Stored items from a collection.
────

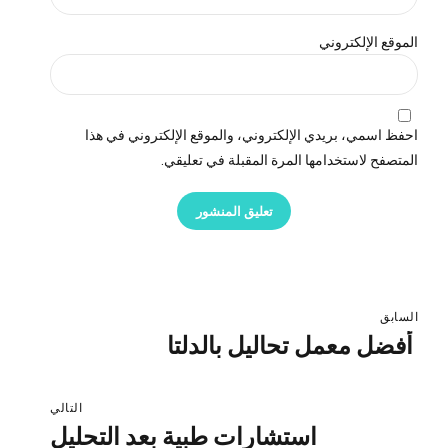
الموقع الإلكتروني
احفظ اسمي، بريدي الإلكتروني، والموقع الإلكتروني في هذا
المتصفح لاستخدامها المرة المقبلة في تعليقي.
تعليق المنشور
السابق
أفضل معمل تحاليل بالدلتا
التالي
استشارات طبية بعد التحليل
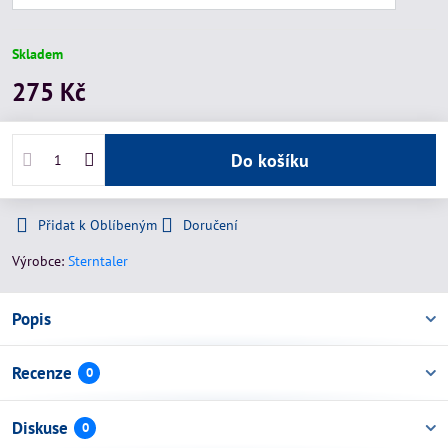
Skladem
275 Kč
Do košíku
Přidat k Oblíbeným
Doručení
Výrobce:
Sterntaler
Popis
Recenze
0
Diskuse
0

────

Copy the lines starting at the line that contains "استشارات طبية بعد التحليل" and running to the final line of the entries, inclusive; omit all pictures.

RESPONSE BOX.
استشارات طبية بعد التحليل
Skladem
275 Kč
Do košíku
Přidat k Oblíbeným
Doručení
Výrobce:
Sterntaler
Popis
Recenze
0
Diskuse
0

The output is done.